Rocky Mountain National Park in northern Colorado just celebrated its 100th birthday and it's drawing bigger crowds every year, especially from the burgeoning Front Range. But federal funding hasn't kept pace with the pressures those numbers bring to park services and maintenance, and budgets are strained.

“When you’re a park that’s been around for 100 years, you have an old infrastructure. And for us that’s paved roads, unpaved roads, trails,"  RMNP spokeswoman Kyle Patterson says. 

That's why, starting on Oct. 1, it's going to cost everyone more to get in. The weekly car pass will be $30 instead of $20, the annual pass will be $50 instead of $40 -- and jump to $60 in 2017 -- and campground fees will rise to $26 from $20 a night in 2016, which the National Park Service says is comparable to campground rates outside the park. A new day pass, at $20, has also been added.

A line of people walk up a trail above the Alpine Visitor Center on Trail Ridge Road in Rocky Mountain National Park, Saturday, Aug. 22, 2015.

(Hart Van Denburg/CPR News)

It similar story with Colorado's other national parks and monuments. Still, while the higher fees may pinch visitors' pockets, the extra money is a drop in the bucket when it comes to what the park needs to meet its rising popularity. 

Rocky Mountain National Park has nearly $68 million in deferred maintenance costs. Across Colorado’s national parks there’s an estimated $205 million maintenance backlog. Nationally that figure is about $11.5 billion -- even as park visits top 292 million annually across the country. In Rocky alone in 2014, there were 3,434,754 visitors -- the park’s highest ever number.

But with the budgets that Colorado's national parks have, fixing them quickly seems unlikely. Rocky's annual budget of nearly $13 million is a fraction of the what they need to fix all the deferred maintenance.

To Emily Douce, with the National Parks Conservation Association, a nonprofit advocacy group, the numbers spell trouble.

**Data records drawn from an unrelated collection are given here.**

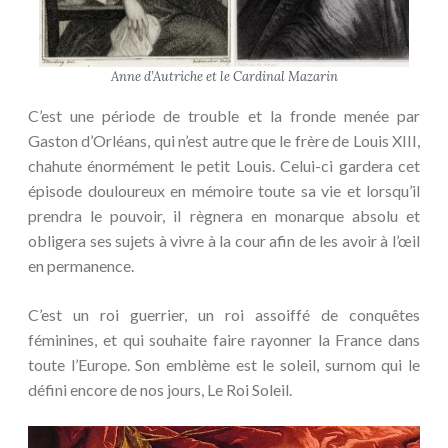
Anne d’Autriche et le Cardinal Mazarin
C’est une période de trouble et la fronde menée par
Gaston d’Orléans, qui n’est autre que le frère de Louis XIII,
chahute énormément le petit Louis. Celui-ci gardera cet
épisode douloureux en mémoire toute sa vie et lorsqu’il
prendra le pouvoir, il règnera en monarque absolu et
obligera ses sujets à vivre à la cour afin de les avoir à l’œil
en permanence.
C’est un roi guerrier, un roi assoiffé de conquêtes
féminines, et qui souhaite faire rayonner la France dans
toute l’Europe. Son emblème est le soleil, surnom qui le
défini encore de nos jours, Le Roi Soleil.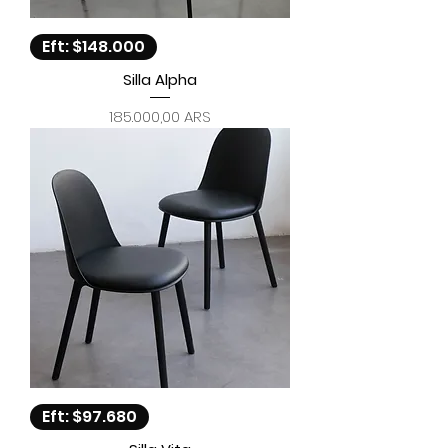
Eft: $148.000
Silla Alpha
Precio
185.000,00 ARS
Eft: $97.680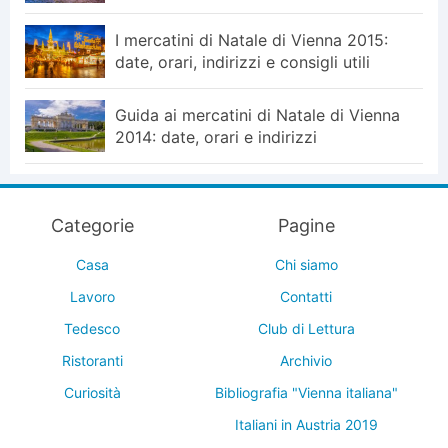
I mercatini di Natale di Vienna 2015:
date, orari, indirizzi e consigli utili
Guida ai mercatini di Natale di Vienna
2014: date, orari e indirizzi
Categorie
Pagine
Casa
Chi siamo
Lavoro
Contatti
Tedesco
Club di Lettura
Ristoranti
Archivio
Curiosità
Bibliografia "Vienna italiana"
Italiani in Austria 2019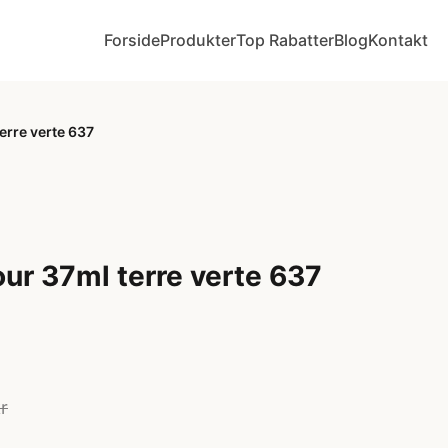
Forside
Produkter
Top Rabatter
Blog
Kontakt
terre verte 637
lour 37ml terre verte 637
r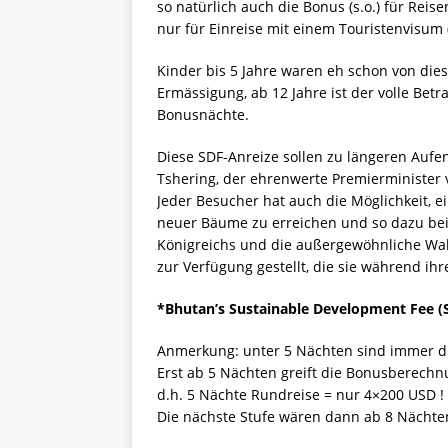
so natürlich auch die Bonus (s.o.) für Reise
nur für Einreise mit einem Touristenvisum 
Kinder bis 5 Jahre waren eh schon von dies
Ermässigung, ab 12 Jahre ist der volle Betr
Bonusnächte.
Diese SDF-Anreize sollen zu längeren Aufen
Tshering, der ehrenwerte Premierminister 
Jeder Besucher hat auch die Möglichkeit, e
neuer Bäume zu erreichen und so dazu bei
Königreichs und die außergewöhnliche Wa
zur Verfügung gestellt, die sie während ih
*Bhutan’s Sustainable Development Fee (
Anmerkung: unter 5 Nächten sind immer di
Erst ab 5 Nächten greift die Bonusberechn
d.h. 5 Nächte Rundreise = nur 4×200 USD !
Die nächste Stufe wären dann ab 8 Nächte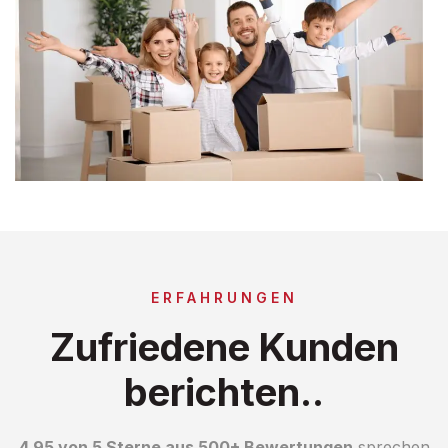
ERFAHRUNGEN
Zufriedene Kunden
berichten..
4.95 von 5 Sterne aus 500+ Bewertungen
sprechen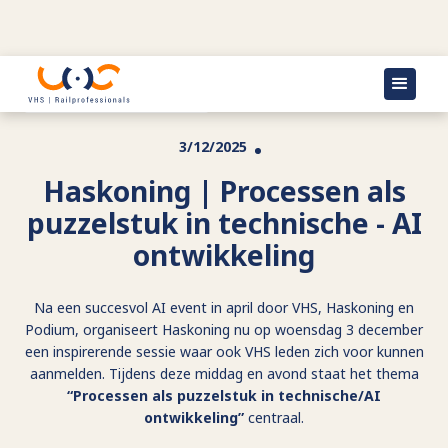
Terug naar agenda
3/12/2025
Haskoning | Processen als
puzzelstuk in technische - AI
ontwikkeling
Na een succesvol AI event in april door VHS, Haskoning en
Podium, organiseert Haskoning nu op woensdag 3 december
een inspirerende sessie waar ook VHS leden zich voor kunnen
aanmelden. Tijdens deze middag en avond staat het thema
“Processen als puzzelstuk in technische/AI
ontwikkeling”
centraal.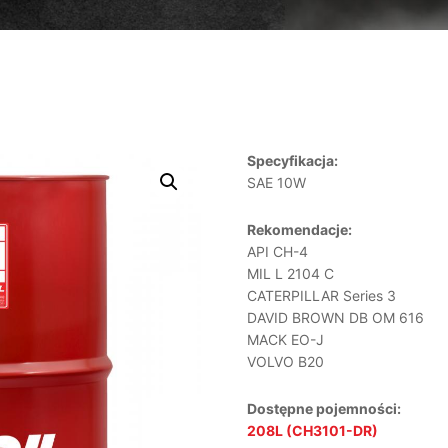
Specyfikacja:
SAE 10W
Rekomendacje:
API CH-4
MIL L 2104 C
CATERPILLAR Series 3
DAVID BROWN DB OM 616
MACK EO-J
VOLVO B20
Dostępne pojemności:
208L (CH3101-DR)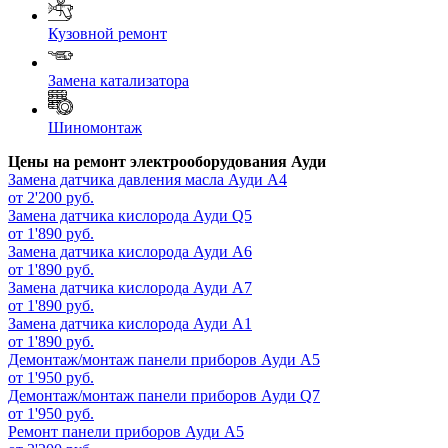
Кузовной ремонт
Замена катализатора
Шиномонтаж
Цены на ремонт электрооборудования Ауди
Замена датчика давления масла
Ауди А4
от 2'200 руб.
Замена датчика кислорода
Ауди Q5
от 1'890 руб.
Замена датчика кислорода
Ауди А6
от 1'890 руб.
Замена датчика кислорода
Ауди А7
от 1'890 руб.
Замена датчика кислорода
Ауди А1
от 1'890 руб.
Демонтаж/монтаж панели приборов
Ауди А5
от 1'950 руб.
Демонтаж/монтаж панели приборов
Ауди Q7
от 1'950 руб.
Ремонт панели приборов
Ауди А5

"That’s rundown visitor’s centers. That is unmaintained trails. And crumbling roads," she says. "Unfortunately over the last several years, Congress has not put the money towards getting these parks ready for the next century of service to the American people.” 

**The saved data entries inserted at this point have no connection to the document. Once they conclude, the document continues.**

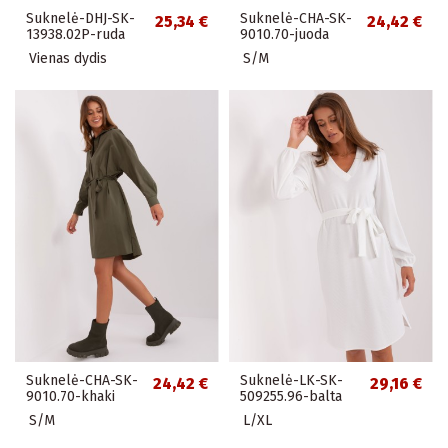
Suknelė-DHJ-SK-
Suknelė-CHA-SK-
25,34 €
24,42 €
13938.02P-ruda
9010.70-juoda
Vienas dydis
S/M
Suknelė-CHA-SK-
Suknelė-LK-SK-
24,42 €
29,16 €
9010.70-khaki
509255.96-balta
S/M
L/XL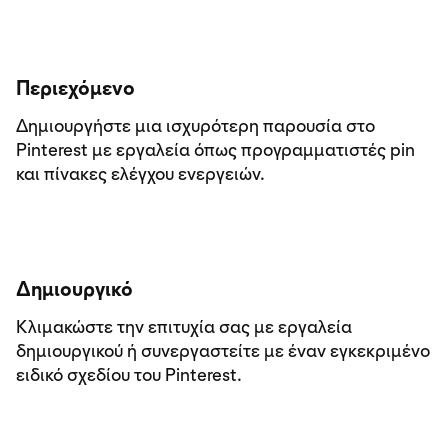
Περιεχόμενο
Δημιουργήστε μια ισχυρότερη παρουσία στο
Pinterest με εργαλεία όπως προγραμματιστές pin
και πίνακες ελέγχου ενεργειών.
Δημιουργικό
Κλιμακώστε την επιτυχία σας με εργαλεία
δημιουργικού ή συνεργαστείτε με έναν εγκεκριμένο
ειδικό σχεδίου του Pinterest.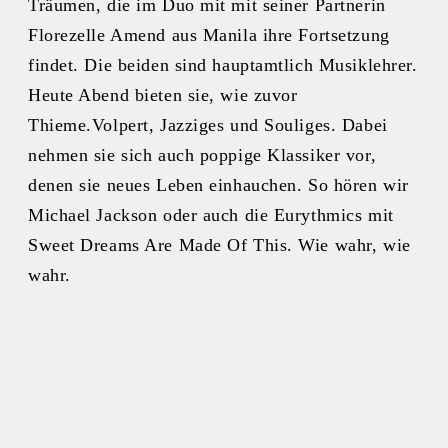
Träumen, die im Duo mit mit seiner Partnerin
Florezelle Amend aus Manila ihre Fortsetzung
findet. Die beiden sind hauptamtlich Musiklehrer.
Heute Abend bieten sie, wie zuvor
Thieme.Volpert, Jazziges und Souliges. Dabei
nehmen sie sich auch poppige Klassiker vor,
denen sie neues Leben einhauchen. So hören wir
Michael Jackson oder auch die Eurythmics mit
Sweet Dreams Are Made Of This. Wie wahr, wie
wahr.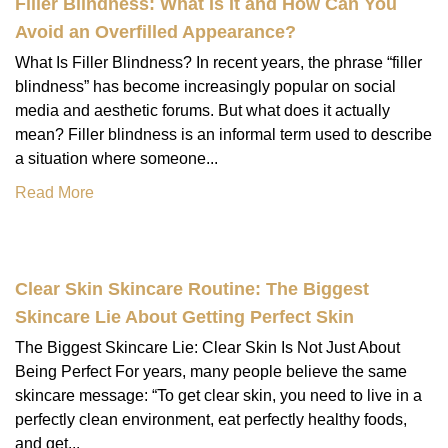
Filler Blindness: What Is It and How Can You
Avoid an Overfilled Appearance?
What Is Filler Blindness? In recent years, the phrase “filler
blindness” has become increasingly popular on social
media and aesthetic forums. But what does it actually
mean? Filler blindness is an informal term used to describe
a situation where someone...
Read More
Clear Skin Skincare Routine: The Biggest
Skincare Lie About Getting Perfect Skin
The Biggest Skincare Lie: Clear Skin Is Not Just About
Being Perfect For years, many people believe the same
skincare message: “To get clear skin, you need to live in a
perfectly clean environment, eat perfectly healthy foods,
and get...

That may change. The Centennial Act, a bill set to be introduced in the next congressional session to mark the park service's 100th anniversary, calls in part for a big new funding program for America's "crown jewels."

The legislation includes $300 million a year through 2018 "to correct deficiencies in National Park Service infrastructure and facilities," and a fund that will match private donation to the parks up to $100 million a year.

Visitors to Rocky Mountain National Park at the Alpine Visitor Center on Trail Ridge Road in August 2015. 

(Hart Van Denburg/CPR News)

Jim Cooney of Fort Collins is among Rocky Mountain National Park's lovers. Near Moraine Park in Rocky Mountain National Park, as cars slow to a crawl or pull over to the side of the road to watch a male elk and a dozen females, he says he visits every year at this time.

“We saw elk droppings right outside our tent one year," he said. "I've got great videos of rutting."

Cooney got into the park with his senior citizen pass, which cost $10. That, too, may increase with the Centennial Act.

Sam Brasch and Megan Arellano contributed to this report.